• **TRY IT**
Could you reproduce, from the records below, everything from the line with "13 OCTUBRE 2018" down to the line with "28 OCTUBRE 2018", keeping both of those lines and changing nothing?
(MATERIAL SHOWN Opens)
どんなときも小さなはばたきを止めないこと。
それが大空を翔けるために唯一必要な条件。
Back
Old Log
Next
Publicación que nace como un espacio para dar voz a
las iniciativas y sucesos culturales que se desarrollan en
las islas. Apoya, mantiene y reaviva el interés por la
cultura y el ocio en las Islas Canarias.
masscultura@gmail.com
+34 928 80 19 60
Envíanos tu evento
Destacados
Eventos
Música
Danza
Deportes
(MATERIAL SHOWN Closes)
(MATERIAL SHOWN Opens)
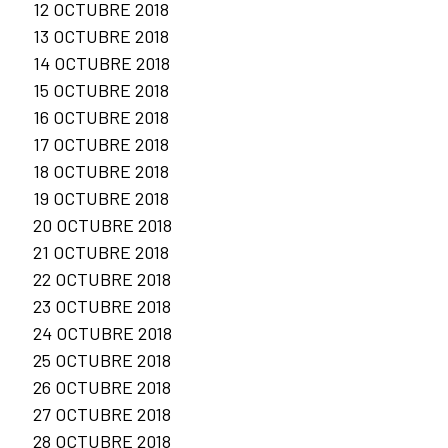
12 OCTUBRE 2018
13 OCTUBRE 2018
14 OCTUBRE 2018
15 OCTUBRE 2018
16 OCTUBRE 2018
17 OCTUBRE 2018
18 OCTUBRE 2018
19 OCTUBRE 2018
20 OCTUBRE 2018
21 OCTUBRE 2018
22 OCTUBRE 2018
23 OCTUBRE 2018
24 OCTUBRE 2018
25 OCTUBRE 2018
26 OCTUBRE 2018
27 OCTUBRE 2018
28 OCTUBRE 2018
(MATERIAL SHOWN Closes)
(MATERIAL SHOWN Opens)
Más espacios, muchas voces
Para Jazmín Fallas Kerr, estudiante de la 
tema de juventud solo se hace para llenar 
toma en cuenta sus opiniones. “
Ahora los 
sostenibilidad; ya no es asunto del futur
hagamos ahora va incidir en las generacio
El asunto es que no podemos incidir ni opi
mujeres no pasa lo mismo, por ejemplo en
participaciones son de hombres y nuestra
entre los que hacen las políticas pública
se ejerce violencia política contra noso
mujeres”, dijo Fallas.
(MATERIAL SHOWN Closes)
• **ANSWER TO THIS PROBLEM**
13 OCTUBRE 2018
14 OCTUBRE 2018
15 OCTUBRE 2018
16 OCTUBRE 2018
17 OCTUBRE 2018
18 OCTUBRE 2018
19 OCTUBRE 2018
20 OCTUBRE 2018
21 OCTUBRE 2018
22 OCTUBRE 2018
23 OCTUBRE 2018
24 OCTUBRE 2018
25 OCTUBRE 2018
26 OCTUBRE 2018
27 OCTUBRE 2018
28 OCTUBRE 2018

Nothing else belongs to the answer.